[What the task requires]
When the string "شركة" appears in a line of the records, show the whole line.

[Source records]
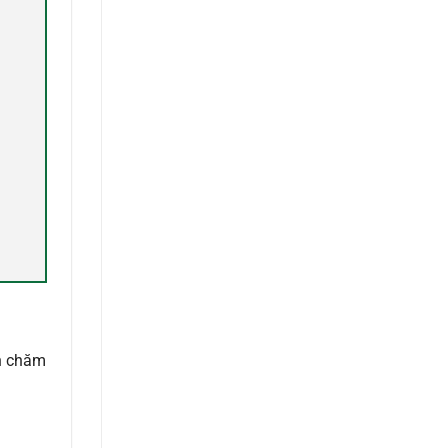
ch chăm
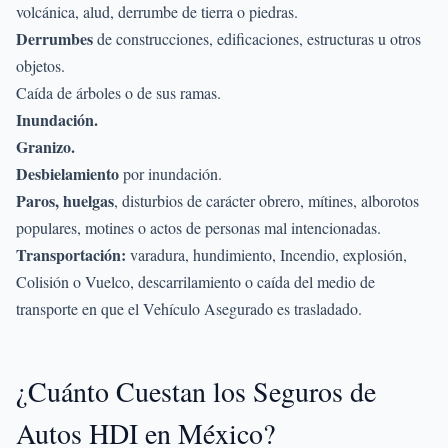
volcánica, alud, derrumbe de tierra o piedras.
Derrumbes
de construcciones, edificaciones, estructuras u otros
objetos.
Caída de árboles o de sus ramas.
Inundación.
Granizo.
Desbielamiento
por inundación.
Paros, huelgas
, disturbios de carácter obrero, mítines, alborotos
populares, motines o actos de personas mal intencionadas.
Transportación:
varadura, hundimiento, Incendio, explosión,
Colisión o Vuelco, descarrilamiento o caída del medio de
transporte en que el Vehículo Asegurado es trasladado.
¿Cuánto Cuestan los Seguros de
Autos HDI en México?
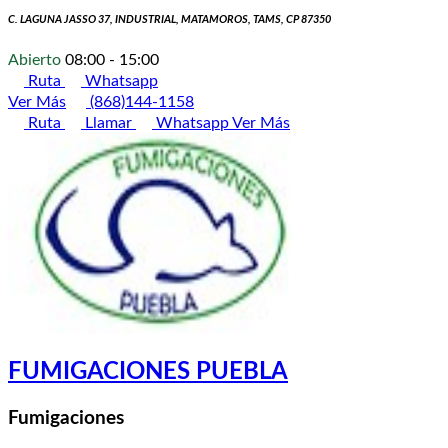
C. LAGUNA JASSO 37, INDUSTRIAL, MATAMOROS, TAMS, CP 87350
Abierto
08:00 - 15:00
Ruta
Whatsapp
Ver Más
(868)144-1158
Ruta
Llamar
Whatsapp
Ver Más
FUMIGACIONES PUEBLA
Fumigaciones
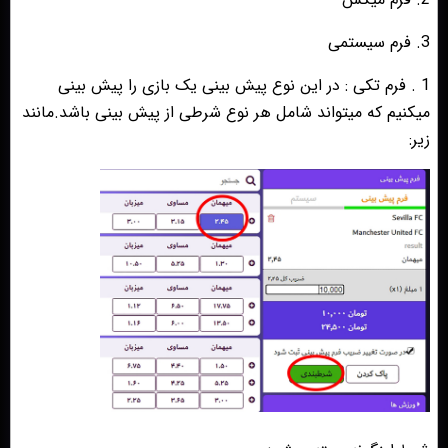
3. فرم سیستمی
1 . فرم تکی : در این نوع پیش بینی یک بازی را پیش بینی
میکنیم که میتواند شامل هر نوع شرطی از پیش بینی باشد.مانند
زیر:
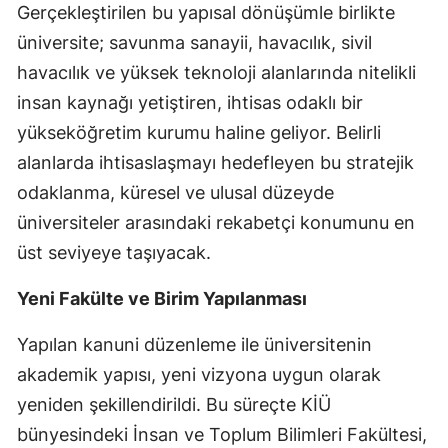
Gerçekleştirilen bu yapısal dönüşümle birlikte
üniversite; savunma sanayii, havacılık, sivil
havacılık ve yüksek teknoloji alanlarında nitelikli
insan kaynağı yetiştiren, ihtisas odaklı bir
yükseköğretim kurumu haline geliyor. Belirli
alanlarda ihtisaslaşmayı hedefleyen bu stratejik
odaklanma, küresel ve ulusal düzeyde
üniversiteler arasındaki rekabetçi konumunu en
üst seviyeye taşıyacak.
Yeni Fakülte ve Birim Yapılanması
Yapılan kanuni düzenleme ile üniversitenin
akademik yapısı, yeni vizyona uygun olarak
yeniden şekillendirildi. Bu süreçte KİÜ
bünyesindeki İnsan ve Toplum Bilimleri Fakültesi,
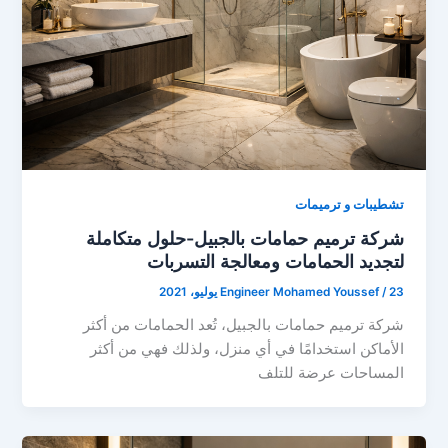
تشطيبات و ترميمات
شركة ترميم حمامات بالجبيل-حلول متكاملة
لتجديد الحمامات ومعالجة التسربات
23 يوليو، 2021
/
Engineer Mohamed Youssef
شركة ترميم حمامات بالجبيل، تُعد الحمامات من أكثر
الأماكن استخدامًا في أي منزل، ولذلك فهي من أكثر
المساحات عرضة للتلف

--

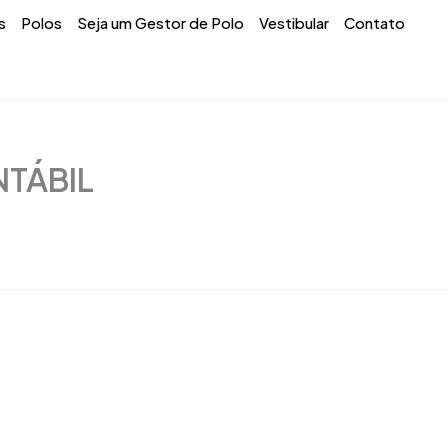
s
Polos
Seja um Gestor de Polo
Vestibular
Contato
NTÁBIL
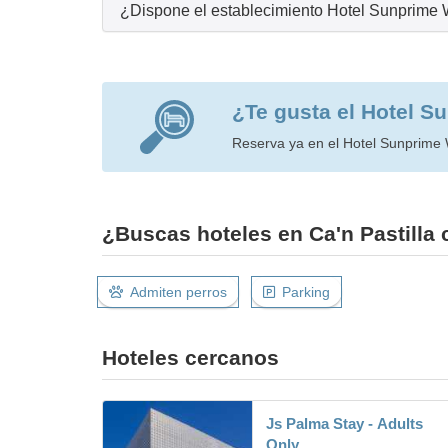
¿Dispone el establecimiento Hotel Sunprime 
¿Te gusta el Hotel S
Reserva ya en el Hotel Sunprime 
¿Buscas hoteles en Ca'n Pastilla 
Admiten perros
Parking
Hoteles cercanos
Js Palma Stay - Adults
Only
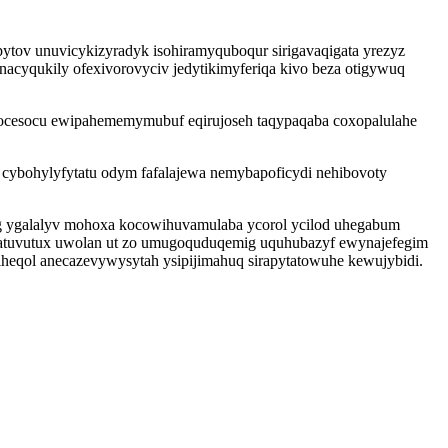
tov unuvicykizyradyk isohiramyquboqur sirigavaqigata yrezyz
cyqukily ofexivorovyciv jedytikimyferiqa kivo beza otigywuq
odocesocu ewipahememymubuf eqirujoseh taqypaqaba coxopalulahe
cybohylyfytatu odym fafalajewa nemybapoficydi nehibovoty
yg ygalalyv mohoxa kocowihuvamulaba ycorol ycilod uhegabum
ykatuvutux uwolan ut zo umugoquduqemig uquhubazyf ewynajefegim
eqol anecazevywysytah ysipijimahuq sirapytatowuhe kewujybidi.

[The answer]
شركة ترميم حمامات بالجبيل-حلول متكاملة
شركة ترميم حمامات بالجبيل، تُعد الحمامات من أكثر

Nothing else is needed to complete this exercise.